Дева опустила взгляд на виолончель в чехле.
– Ну что ж, малышка. Надеюсь, тебе здесь помогут. – Несмотря на собранность и внешнюю твердость, в голосе Йенни прозвучала мягкость. Она толкнула дверь, над головой звякнул бронзовый дверной колокольчик, который был частью подвески с несколькими вылитыми из того же сплава птичками.
Мебель внутри оказалась вся из натурального дерева – напротив входной двери у противоположной стены до самого потолка тянулся шкаф с брусками древесины, выложенными в ряд на узких полках с пометками черным фломастером на их видимой стороне. Коллекцию здесь собрали большую. В помещении стоял старый смоляной запах, этот аромат, казалось, впитался внутри во все, от часов с маятником, украшенных травянистым рисунком, вплоть до досок, которыми был выложен пол под ногами. Над проходом в дальние помещения дома висела связка из трех красных, поблескивающих в свете из окна елочных украшений. Неподалеку же от витрины, освещаемой слабым солнечным светом, стоял массивный цветочный горшок с недавно распустившейся белой розой. В отличие от тех многих цветов, которые видела Йенни и которые нередко сопровождали Кая, этот бутон был живым и хрупким.
Раздался звук чужих шагов. Из недр мастерской вышел мужчина в слегка помятой клетчатой рубашке, полностью седой и добродушно улыбающийся, в очках, за стеклами которых скрывались голубые глаза.
– Чем могу вам помочь? – спросил он, с ожиданием поглядывая на чехол в руках Йенни.
– Хочу восстановить виолончель. – Йенни подняла инструмент и положила его на широкий стол, разделявший ее и человека, а после расстегнула чехол. – Надо заменить гриф. Этот сломан.
Лицо человека сохраняло свое добродушие до тех пор, пока он не увидел практически пополам переломанное древко и профессиональный взгляд не оценил возраст и качество инструмента.
– Ох, какая беда. Какая беда. Как же так произошло? – запричитал мастер.
– На него упали… – проворчала Йенни, едва отдергивая себя от того, чтобы не уточнить: «На него упал идиот».
– Ремонт будет не быстрым.
– Я знаю. Время неважно. Главное, восстановите его… – С промедлением, не сразу вспомнив, что необходимо говорить в таких случаях, Йенни добавила: – Пожалуйста.

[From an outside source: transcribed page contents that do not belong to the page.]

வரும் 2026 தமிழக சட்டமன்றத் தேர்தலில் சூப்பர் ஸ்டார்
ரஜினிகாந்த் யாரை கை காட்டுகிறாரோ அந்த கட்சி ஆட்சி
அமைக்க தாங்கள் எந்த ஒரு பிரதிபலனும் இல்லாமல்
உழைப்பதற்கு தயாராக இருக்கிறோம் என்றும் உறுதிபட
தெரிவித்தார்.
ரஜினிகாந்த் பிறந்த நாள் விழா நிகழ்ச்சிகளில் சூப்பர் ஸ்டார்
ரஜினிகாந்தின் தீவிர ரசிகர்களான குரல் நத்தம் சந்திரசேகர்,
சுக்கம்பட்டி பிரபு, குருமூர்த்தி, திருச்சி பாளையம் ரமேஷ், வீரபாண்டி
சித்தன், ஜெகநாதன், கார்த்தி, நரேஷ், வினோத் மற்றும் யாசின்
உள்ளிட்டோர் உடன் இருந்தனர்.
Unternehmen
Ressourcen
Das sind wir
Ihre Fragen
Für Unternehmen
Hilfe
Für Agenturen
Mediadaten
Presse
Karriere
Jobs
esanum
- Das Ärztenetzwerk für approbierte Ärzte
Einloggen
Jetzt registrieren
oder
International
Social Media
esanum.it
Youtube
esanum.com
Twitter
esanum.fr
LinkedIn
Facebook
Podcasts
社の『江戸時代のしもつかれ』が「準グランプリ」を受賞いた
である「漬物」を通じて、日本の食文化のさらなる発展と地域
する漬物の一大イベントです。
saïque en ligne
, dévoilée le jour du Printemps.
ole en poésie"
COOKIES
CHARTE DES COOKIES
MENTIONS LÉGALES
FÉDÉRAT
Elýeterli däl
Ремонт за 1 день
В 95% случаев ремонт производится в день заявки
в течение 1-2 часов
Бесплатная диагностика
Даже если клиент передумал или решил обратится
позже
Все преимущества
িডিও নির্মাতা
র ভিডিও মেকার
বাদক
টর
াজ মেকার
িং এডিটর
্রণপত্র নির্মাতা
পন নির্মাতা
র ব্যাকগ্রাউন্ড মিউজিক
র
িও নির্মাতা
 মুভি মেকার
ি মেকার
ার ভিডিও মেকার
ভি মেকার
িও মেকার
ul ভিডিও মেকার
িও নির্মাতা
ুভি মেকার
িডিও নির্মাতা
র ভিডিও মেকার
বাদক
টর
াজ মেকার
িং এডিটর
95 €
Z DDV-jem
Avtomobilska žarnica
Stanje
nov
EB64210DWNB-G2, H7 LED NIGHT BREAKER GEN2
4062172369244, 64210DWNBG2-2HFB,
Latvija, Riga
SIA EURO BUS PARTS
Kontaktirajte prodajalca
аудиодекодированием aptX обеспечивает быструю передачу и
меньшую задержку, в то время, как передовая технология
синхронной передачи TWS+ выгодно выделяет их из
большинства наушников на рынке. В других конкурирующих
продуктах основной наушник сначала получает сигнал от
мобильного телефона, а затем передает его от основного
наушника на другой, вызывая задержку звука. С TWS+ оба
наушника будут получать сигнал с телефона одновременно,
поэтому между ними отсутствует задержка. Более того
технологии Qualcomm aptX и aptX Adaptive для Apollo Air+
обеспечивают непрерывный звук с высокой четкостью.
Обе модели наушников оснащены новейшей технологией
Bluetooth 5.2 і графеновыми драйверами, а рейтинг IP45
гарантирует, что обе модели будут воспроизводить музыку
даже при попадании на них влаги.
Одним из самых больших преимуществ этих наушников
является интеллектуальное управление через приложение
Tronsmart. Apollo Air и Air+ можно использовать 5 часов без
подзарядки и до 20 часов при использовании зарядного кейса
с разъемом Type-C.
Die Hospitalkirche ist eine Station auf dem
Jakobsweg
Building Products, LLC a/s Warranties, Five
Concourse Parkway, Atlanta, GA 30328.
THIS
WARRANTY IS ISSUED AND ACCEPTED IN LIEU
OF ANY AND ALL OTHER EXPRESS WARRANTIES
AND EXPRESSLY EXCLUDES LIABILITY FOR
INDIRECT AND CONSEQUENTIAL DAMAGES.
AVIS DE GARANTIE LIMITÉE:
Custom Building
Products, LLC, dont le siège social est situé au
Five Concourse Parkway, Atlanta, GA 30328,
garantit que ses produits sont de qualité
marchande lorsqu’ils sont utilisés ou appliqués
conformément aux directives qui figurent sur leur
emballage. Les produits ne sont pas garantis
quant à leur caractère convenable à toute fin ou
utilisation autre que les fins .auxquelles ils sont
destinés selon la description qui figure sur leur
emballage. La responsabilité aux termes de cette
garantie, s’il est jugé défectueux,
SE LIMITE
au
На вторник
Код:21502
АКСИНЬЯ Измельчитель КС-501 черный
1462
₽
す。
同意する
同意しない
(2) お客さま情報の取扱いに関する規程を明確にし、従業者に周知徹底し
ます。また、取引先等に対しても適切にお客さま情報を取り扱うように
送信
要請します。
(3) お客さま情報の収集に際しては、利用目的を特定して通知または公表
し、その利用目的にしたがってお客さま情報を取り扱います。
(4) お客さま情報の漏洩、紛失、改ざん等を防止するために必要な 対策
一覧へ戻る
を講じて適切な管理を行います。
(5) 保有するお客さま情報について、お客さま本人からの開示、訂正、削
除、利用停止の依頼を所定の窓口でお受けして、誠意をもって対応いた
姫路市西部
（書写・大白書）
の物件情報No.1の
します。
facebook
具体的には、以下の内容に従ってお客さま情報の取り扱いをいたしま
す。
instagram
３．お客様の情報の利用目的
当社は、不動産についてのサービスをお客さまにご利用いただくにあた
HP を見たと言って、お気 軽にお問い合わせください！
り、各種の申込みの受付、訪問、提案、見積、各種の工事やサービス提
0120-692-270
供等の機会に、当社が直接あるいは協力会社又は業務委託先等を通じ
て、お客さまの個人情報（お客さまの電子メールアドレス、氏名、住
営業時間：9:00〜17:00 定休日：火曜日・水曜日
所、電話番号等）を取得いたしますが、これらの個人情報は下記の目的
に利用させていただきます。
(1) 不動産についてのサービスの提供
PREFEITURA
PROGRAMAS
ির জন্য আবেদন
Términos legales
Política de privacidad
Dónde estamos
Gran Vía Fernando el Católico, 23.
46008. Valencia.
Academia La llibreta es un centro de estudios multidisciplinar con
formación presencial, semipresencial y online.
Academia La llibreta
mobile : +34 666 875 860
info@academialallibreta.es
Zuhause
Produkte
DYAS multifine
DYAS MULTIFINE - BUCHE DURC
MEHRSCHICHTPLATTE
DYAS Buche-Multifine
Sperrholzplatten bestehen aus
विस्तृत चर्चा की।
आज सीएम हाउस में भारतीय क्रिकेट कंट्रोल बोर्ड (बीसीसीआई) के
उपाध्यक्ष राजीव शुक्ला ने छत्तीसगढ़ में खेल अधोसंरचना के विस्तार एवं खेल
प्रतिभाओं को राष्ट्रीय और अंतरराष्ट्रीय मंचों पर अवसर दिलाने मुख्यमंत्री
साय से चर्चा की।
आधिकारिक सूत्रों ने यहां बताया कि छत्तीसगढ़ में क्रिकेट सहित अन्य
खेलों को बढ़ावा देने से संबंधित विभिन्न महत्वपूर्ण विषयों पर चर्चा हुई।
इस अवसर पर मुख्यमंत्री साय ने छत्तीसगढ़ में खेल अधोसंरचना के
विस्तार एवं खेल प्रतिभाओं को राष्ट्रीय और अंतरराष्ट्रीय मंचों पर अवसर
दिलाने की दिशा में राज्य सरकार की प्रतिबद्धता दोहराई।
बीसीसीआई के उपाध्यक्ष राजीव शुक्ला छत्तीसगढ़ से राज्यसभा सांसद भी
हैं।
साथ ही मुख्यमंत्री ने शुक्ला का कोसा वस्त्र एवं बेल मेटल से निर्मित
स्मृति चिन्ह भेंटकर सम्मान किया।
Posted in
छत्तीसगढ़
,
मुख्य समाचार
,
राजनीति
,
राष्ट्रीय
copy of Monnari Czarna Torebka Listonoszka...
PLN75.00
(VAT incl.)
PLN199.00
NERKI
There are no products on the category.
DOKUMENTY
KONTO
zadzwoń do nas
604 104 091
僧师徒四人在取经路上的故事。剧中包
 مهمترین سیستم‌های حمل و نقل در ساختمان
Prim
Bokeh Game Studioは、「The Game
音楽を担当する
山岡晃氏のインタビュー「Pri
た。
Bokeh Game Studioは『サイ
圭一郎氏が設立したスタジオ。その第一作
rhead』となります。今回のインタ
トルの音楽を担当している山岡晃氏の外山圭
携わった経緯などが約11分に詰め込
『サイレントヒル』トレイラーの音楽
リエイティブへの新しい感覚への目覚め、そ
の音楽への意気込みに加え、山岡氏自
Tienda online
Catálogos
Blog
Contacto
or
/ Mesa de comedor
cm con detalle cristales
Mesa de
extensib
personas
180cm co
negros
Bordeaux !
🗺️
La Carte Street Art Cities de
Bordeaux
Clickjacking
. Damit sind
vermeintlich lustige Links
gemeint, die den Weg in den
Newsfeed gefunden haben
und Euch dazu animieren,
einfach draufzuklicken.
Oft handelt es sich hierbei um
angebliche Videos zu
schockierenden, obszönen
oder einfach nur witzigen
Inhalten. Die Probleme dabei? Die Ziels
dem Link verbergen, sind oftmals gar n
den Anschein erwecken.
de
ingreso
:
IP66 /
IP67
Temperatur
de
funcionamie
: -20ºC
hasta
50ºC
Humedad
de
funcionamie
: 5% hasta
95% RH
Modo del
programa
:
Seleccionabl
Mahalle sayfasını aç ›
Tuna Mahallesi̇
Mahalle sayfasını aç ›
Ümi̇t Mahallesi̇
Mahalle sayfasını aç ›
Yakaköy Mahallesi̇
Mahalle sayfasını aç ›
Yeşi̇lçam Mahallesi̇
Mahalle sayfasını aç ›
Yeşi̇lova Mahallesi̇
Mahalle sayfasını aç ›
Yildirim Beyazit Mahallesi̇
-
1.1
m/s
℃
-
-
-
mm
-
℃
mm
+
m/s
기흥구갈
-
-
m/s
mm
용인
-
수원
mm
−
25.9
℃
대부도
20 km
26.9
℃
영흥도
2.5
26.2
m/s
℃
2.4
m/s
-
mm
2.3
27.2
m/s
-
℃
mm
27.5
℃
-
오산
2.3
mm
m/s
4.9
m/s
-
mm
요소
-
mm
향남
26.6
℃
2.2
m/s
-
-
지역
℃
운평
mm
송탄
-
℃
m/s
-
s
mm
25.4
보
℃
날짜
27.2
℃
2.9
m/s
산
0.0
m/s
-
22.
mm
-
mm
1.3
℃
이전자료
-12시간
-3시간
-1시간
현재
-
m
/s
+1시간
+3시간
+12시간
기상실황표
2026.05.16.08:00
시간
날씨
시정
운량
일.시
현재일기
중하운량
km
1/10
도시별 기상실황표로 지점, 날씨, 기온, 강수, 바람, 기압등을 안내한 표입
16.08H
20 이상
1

Мужчина активно закивал. Казалось, его так восхитил инструмент, что он уже мало внимания обращал на его хозяйку.
– В грифе у нас использована ель. У меня есть несколько привозных образцов древесины, но еще имеется в наличии дерево из лесов Бельведер. Превосходная ель, срубленная под моим наблюде…
– Пусть будет из местных лесов, – не колеблясь и не позволив договорить, ответила Дева Льда.
Было нечто знаковое в том, чтобы использовать древесину из Бельведера, хотя Йенни и полагала, что сентиментальность ей чужда. Но она решила, не задумываясь насчет этого. Не всегда ее решения были верными, но себе Йенни не изменяла.
Сначала сбитый с толку мужчина застыл, но, вскоре опомнившись, с улыбкой и с воодушевленным блеском в глазах кивнул и следом неумело пошутил.
– Вам солнце светит? – сказал, имея в виду очки на ее лице.
– Нет, но вы пожалеете, если я их сниму.
Повисла тишина. Йенни вновь осмотрелась. Пусть внешне дом оставался похожим на те, что остались у нее в памяти, но внутри гораздо больше чувствовалось влияние нового века…
Вдруг ее сердце замерло. Оно и так билось в два раза медленнее человеческого, но на сей раз оно и вовсе остановило свой ход почти на целую минуту. Пол под ее ногами стал медленно замерзать. Из рта мужчины напротив вырвалось облачко пара. Он удивленно поднял голову и заморгал, замечая, что внимание посетительницы приковано к шкафу со стеклянными дверцами. Внутри него разместилась коллекция совершенно разномастных вещей: груда камушков со следами засохшего и пожелтевшего мха; ракушка; свистулька, выполненная в форме птички, и несколько штук снежных шаров разных размеров, в которых застыла вечная зима. Во многих из шаров находилась украшенная рождественская елка, а в самом большом стоял снеговик в высокой шляпе-цилиндре с цветной лентой и намотанным красным шарфом на «шее». Снежные шары окружали миниатюрную металлическую фоторамку с фотографией девушки, которая была сделана в хорошо освещенном зале музея.